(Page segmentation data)
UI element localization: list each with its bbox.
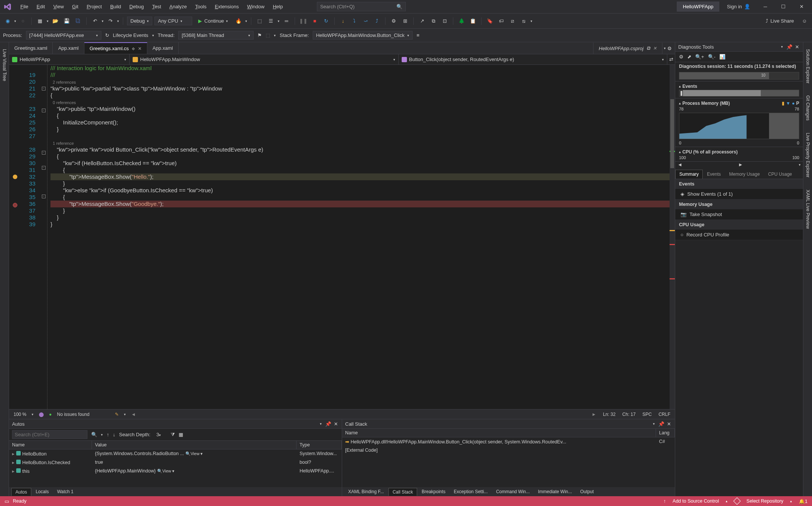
tool3-icon[interactable]: ↗ <box>417 17 427 26</box>
output-icon[interactable]: ▭ <box>5 498 9 504</box>
vertical-scrollbar[interactable] <box>670 65 675 409</box>
hot-reload-icon[interactable]: 🔥 <box>234 17 243 26</box>
bm1-icon[interactable]: 🔖 <box>485 17 494 26</box>
record-cpu-item[interactable]: ○Record CPU Profile <box>675 230 803 240</box>
code-line[interactable]: "kw">public "kw">partial "kw">class "tp"… <box>50 85 670 92</box>
redo-icon[interactable]: ↷ <box>106 17 115 26</box>
search-icon[interactable]: 🔍 <box>91 432 97 437</box>
settings-icon[interactable]: ⚙ <box>679 54 684 60</box>
autos-row[interactable]: ▸HelloButton{System.Windows.Controls.Rad… <box>9 449 342 458</box>
continue-button[interactable]: ▶Continue▾ <box>194 17 232 25</box>
code-line[interactable]: "kw">private "kw">void Button_Click("kw"… <box>50 146 670 153</box>
doc-tab[interactable]: Greetings.xaml <box>9 42 53 54</box>
code-line[interactable]: "tp">MessageBox.Show("Goodbye."); <box>50 201 670 207</box>
menu-tools[interactable]: Tools <box>191 2 210 12</box>
tab-overflow-icon[interactable]: ▾ <box>664 46 666 50</box>
tool1-icon[interactable]: ⚙ <box>389 17 398 26</box>
select-repo-button[interactable]: Select Repository <box>746 498 783 504</box>
menu-file[interactable]: File <box>17 2 32 12</box>
fold-icon[interactable]: − <box>42 195 46 198</box>
bm3-icon[interactable]: ⧄ <box>508 17 517 26</box>
flag-icon[interactable]: ⚑ <box>257 32 262 38</box>
diag-tab[interactable]: CPU Usage <box>764 170 796 179</box>
brush-icon[interactable]: ✎ <box>115 412 119 417</box>
prop-icon[interactable]: 📋 <box>468 17 477 26</box>
close-icon[interactable]: ✕ <box>794 44 800 50</box>
autos-row[interactable]: ▸this{HelloWPFApp.MainWindow} 🔍View ▾Hel… <box>9 467 342 475</box>
gear-icon[interactable]: ⚙ <box>667 46 672 51</box>
line-indicator[interactable]: Ln: 32 <box>603 412 615 417</box>
code-line[interactable]: /// Interaction logic for MainWindow.xam… <box>50 65 670 72</box>
dropdown-icon[interactable]: ▾ <box>779 44 785 50</box>
zoom-out-icon[interactable]: 🔍- <box>708 54 716 60</box>
eol-indicator[interactable]: CRLF <box>659 412 670 417</box>
step-into-icon[interactable]: ⤵ <box>350 17 359 26</box>
code-line[interactable]: { <box>50 194 670 201</box>
code-line[interactable]: 1 reference <box>50 140 670 146</box>
fold-icon[interactable]: − <box>42 151 46 155</box>
fold-icon[interactable]: − <box>42 87 46 90</box>
col-indicator[interactable]: Ch: 17 <box>622 412 636 417</box>
restart-icon[interactable]: ↻ <box>321 17 330 26</box>
menu-test[interactable]: Test <box>148 2 165 12</box>
close-button[interactable]: ✕ <box>794 1 809 12</box>
stop-icon[interactable]: ■ <box>310 17 319 26</box>
pin-icon[interactable]: 📌 <box>325 421 331 427</box>
code-line[interactable]: "tp">MessageBox.Show("Hello."); <box>50 173 670 180</box>
time-ruler[interactable]: 10 <box>679 72 799 80</box>
take-snapshot-item[interactable]: 📷Take Snapshot <box>675 209 803 220</box>
tool4-icon[interactable]: ⧉ <box>429 17 438 26</box>
minimize-button[interactable]: ─ <box>758 1 773 12</box>
tool2-icon[interactable]: ⊞ <box>401 17 410 26</box>
autos-search-input[interactable] <box>12 430 87 439</box>
menu-git[interactable]: Git <box>68 2 82 12</box>
bottom-tab[interactable]: Exception Setti... <box>450 488 491 495</box>
doc-tab[interactable]: Greetings.xaml.cs⟐✕ <box>84 42 147 54</box>
indent-indicator[interactable]: SPC <box>642 412 652 417</box>
code-line[interactable]: { <box>50 167 670 173</box>
code-line[interactable]: /// <box>50 72 670 78</box>
health-icon[interactable]: ⬤ <box>39 412 44 417</box>
code-line[interactable]: 0 references <box>50 99 670 106</box>
close-tab-icon[interactable]: ✕ <box>653 46 657 51</box>
zoom-in-icon[interactable]: 🔍+ <box>695 54 704 60</box>
quick-search[interactable]: Search (Ctrl+Q) 🔍 <box>317 2 406 11</box>
menu-help[interactable]: Help <box>269 2 287 12</box>
undo-icon[interactable]: ↶ <box>90 17 99 26</box>
callstack-row[interactable]: [External Code] <box>342 446 675 454</box>
bottom-tab[interactable]: Locals <box>32 488 53 495</box>
code-line[interactable]: } <box>50 214 670 221</box>
menu-view[interactable]: View <box>49 2 67 12</box>
pin-icon[interactable]: 📌 <box>658 421 664 427</box>
source-control-button[interactable]: Add to Source Control <box>673 498 719 504</box>
opts-icon[interactable]: ☰ <box>266 17 275 26</box>
chart-icon[interactable]: 📊 <box>719 54 725 60</box>
code-line[interactable]: "kw">if (HelloButton.IsChecked == "kw">t… <box>50 160 670 167</box>
bm4-icon[interactable]: ⧅ <box>519 17 528 26</box>
diag-tab[interactable]: Events <box>703 170 725 179</box>
bottom-tab[interactable]: Watch 1 <box>53 488 77 495</box>
breakpoint-icon[interactable] <box>13 203 17 207</box>
side-tab[interactable]: Live Property Explorer <box>804 130 811 180</box>
h-scroll-right-icon[interactable]: ► <box>592 412 596 417</box>
lifecycle-icon[interactable]: ↻ <box>105 32 109 38</box>
diag-h-scroll[interactable]: ◄►▾ <box>675 161 803 167</box>
nav-back-icon[interactable]: ◉ <box>3 17 12 26</box>
tree-icon[interactable]: 🌲 <box>457 17 466 26</box>
code-line[interactable]: { <box>50 153 670 160</box>
config-combo[interactable]: Debug▾ <box>127 17 152 25</box>
down-icon[interactable]: ↓ <box>113 432 116 437</box>
code-line[interactable]: 2 references <box>50 78 670 85</box>
bottom-tab[interactable]: Breakpoints <box>418 488 449 495</box>
bottom-tab[interactable]: Output <box>577 488 598 495</box>
events-section-hdr[interactable]: ▴Events <box>679 83 799 90</box>
step-over-icon[interactable]: ⤻ <box>361 17 370 26</box>
zoom-level[interactable]: 100 % <box>14 412 26 417</box>
feedback-icon[interactable]: ☺ <box>800 17 809 26</box>
pin-icon[interactable]: 📌 <box>786 44 792 50</box>
platform-combo[interactable]: Any CPU▾ <box>154 17 192 25</box>
project-combo[interactable]: HelloWPFApp▾ <box>9 54 130 64</box>
bm2-icon[interactable]: 🏷 <box>497 17 506 26</box>
bottom-tab[interactable]: Command Win... <box>492 488 533 495</box>
overflow-icon[interactable]: ≡ <box>416 32 419 38</box>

- Task brief:
Write out the records once more, exactly as they stand, with no images.

- Written answer:
UI element localization: list each with its bbox.
tool3-icon[interactable]: ↗ <box>417 17 427 26</box>
output-icon[interactable]: ▭ <box>5 498 9 504</box>
vertical-scrollbar[interactable] <box>670 65 675 409</box>
hot-reload-icon[interactable]: 🔥 <box>234 17 243 26</box>
bm1-icon[interactable]: 🔖 <box>485 17 494 26</box>
record-cpu-item[interactable]: ○Record CPU Profile <box>675 230 803 240</box>
code-line[interactable]: "kw">public "kw">partial "kw">class "tp"… <box>50 85 670 92</box>
redo-icon[interactable]: ↷ <box>106 17 115 26</box>
search-icon[interactable]: 🔍 <box>91 432 97 437</box>
settings-icon[interactable]: ⚙ <box>679 54 684 60</box>
autos-row[interactable]: ▸HelloButton{System.Windows.Controls.Rad… <box>9 449 342 458</box>
continue-button[interactable]: ▶Continue▾ <box>194 17 232 25</box>
code-line[interactable]: "kw">private "kw">void Button_Click("kw"… <box>50 146 670 153</box>
doc-tab[interactable]: Greetings.xaml <box>9 42 53 54</box>
code-line[interactable]: "tp">MessageBox.Show("Goodbye."); <box>50 201 670 207</box>
menu-tools[interactable]: Tools <box>191 2 210 12</box>
tab-overflow-icon[interactable]: ▾ <box>664 46 666 50</box>
tool1-icon[interactable]: ⚙ <box>389 17 398 26</box>
select-repo-button[interactable]: Select Repository <box>746 498 783 504</box>
menu-file[interactable]: File <box>17 2 32 12</box>
fold-icon[interactable]: − <box>42 195 46 198</box>
bm3-icon[interactable]: ⧄ <box>508 17 517 26</box>
flag-icon[interactable]: ⚑ <box>257 32 262 38</box>
diag-tab[interactable]: CPU Usage <box>764 170 796 179</box>
brush-icon[interactable]: ✎ <box>115 412 119 417</box>
prop-icon[interactable]: 📋 <box>468 17 477 26</box>
close-icon[interactable]: ✕ <box>794 44 800 50</box>
autos-row[interactable]: ▸this{HelloWPFApp.MainWindow} 🔍View ▾Hel… <box>9 467 342 475</box>
gear-icon[interactable]: ⚙ <box>667 46 672 51</box>
line-indicator[interactable]: Ln: 32 <box>603 412 615 417</box>
code-line[interactable]: /// Interaction logic for MainWindow.xam… <box>50 65 670 72</box>
dropdown-icon[interactable]: ▾ <box>779 44 785 50</box>
zoom-out-icon[interactable]: 🔍- <box>708 54 716 60</box>
eol-indicator[interactable]: CRLF <box>659 412 670 417</box>
step-into-icon[interactable]: ⤵ <box>350 17 359 26</box>
code-line[interactable]: { <box>50 194 670 201</box>
code-line[interactable]: 1 reference <box>50 140 670 146</box>
fold-icon[interactable]: − <box>42 151 46 155</box>
fold-icon[interactable]: − <box>42 87 46 90</box>
col-indicator[interactable]: Ch: 17 <box>622 412 636 417</box>
restart-icon[interactable]: ↻ <box>321 17 330 26</box>
menu-test[interactable]: Test <box>148 2 165 12</box>
close-button[interactable]: ✕ <box>794 1 809 12</box>
stop-icon[interactable]: ■ <box>310 17 319 26</box>
pin-icon[interactable]: 📌 <box>325 421 331 427</box>
code-line[interactable]: "tp">MessageBox.Show("Hello."); <box>50 173 670 180</box>
time-ruler[interactable]: 10 <box>679 72 799 80</box>
take-snapshot-item[interactable]: 📷Take Snapshot <box>675 209 803 220</box>
tool4-icon[interactable]: ⧉ <box>429 17 438 26</box>
minimize-button[interactable]: ─ <box>758 1 773 12</box>
tool2-icon[interactable]: ⊞ <box>401 17 410 26</box>
autos-search-input[interactable] <box>12 430 87 439</box>
menu-git[interactable]: Git <box>68 2 82 12</box>
bottom-tab[interactable]: Exception Setti... <box>450 488 491 495</box>
doc-tab[interactable]: Greetings.xaml.cs⟐✕ <box>84 42 147 54</box>
indent-indicator[interactable]: SPC <box>642 412 652 417</box>
code-line[interactable]: { <box>50 167 670 173</box>
code-line[interactable]: /// <box>50 72 670 78</box>
health-icon[interactable]: ⬤ <box>39 412 44 417</box>
code-line[interactable]: 0 references <box>50 99 670 106</box>
close-tab-icon[interactable]: ✕ <box>653 46 657 51</box>
zoom-in-icon[interactable]: 🔍+ <box>695 54 704 60</box>
quick-search[interactable]: Search (Ctrl+Q) 🔍 <box>317 2 406 11</box>
menu-help[interactable]: Help <box>269 2 287 12</box>
undo-icon[interactable]: ↶ <box>90 17 99 26</box>
callstack-row[interactable]: [External Code] <box>342 446 675 454</box>
bottom-tab[interactable]: Locals <box>32 488 53 495</box>
code-line[interactable]: } <box>50 214 670 221</box>
menu-view[interactable]: View <box>49 2 67 12</box>
pin-icon[interactable]: 📌 <box>658 421 664 427</box>
source-control-button[interactable]: Add to Source Control <box>673 498 719 504</box>
opts-icon[interactable]: ☰ <box>266 17 275 26</box>
chart-icon[interactable]: 📊 <box>719 54 725 60</box>
code-line[interactable]: "kw">if (HelloButton.IsChecked == "kw">t… <box>50 160 670 167</box>
bm4-icon[interactable]: ⧅ <box>519 17 528 26</box>
diag-tab[interactable]: Events <box>703 170 725 179</box>
bottom-tab[interactable]: Watch 1 <box>53 488 77 495</box>
breakpoint-icon[interactable] <box>13 203 17 207</box>
side-tab[interactable]: Live Property Explorer <box>804 130 811 180</box>
h-scroll-right-icon[interactable]: ► <box>592 412 596 417</box>
lifecycle-icon[interactable]: ↻ <box>105 32 109 38</box>
diag-h-scroll[interactable]: ◄►▾ <box>675 161 803 167</box>
nav-back-icon[interactable]: ◉ <box>3 17 12 26</box>
tree-icon[interactable]: 🌲 <box>457 17 466 26</box>
code-line[interactable]: { <box>50 153 670 160</box>
config-combo[interactable]: Debug▾ <box>127 17 152 25</box>
down-icon[interactable]: ↓ <box>113 432 116 437</box>
code-line[interactable]: 2 references <box>50 78 670 85</box>
bottom-tab[interactable]: Breakpoints <box>418 488 449 495</box>
bottom-tab[interactable]: Output <box>577 488 598 495</box>
events-section-hdr[interactable]: ▴Events <box>679 83 799 90</box>
step-over-icon[interactable]: ⤻ <box>361 17 370 26</box>
zoom-level[interactable]: 100 % <box>14 412 26 417</box>
feedback-icon[interactable]: ☺ <box>800 17 809 26</box>
pin-icon[interactable]: 📌 <box>786 44 792 50</box>
platform-combo[interactable]: Any CPU▾ <box>154 17 192 25</box>
project-combo[interactable]: HelloWPFApp▾ <box>9 54 130 64</box>
bm2-icon[interactable]: 🏷 <box>497 17 506 26</box>
bottom-tab[interactable]: Command Win... <box>492 488 533 495</box>
overflow-icon[interactable]: ≡ <box>416 32 419 38</box>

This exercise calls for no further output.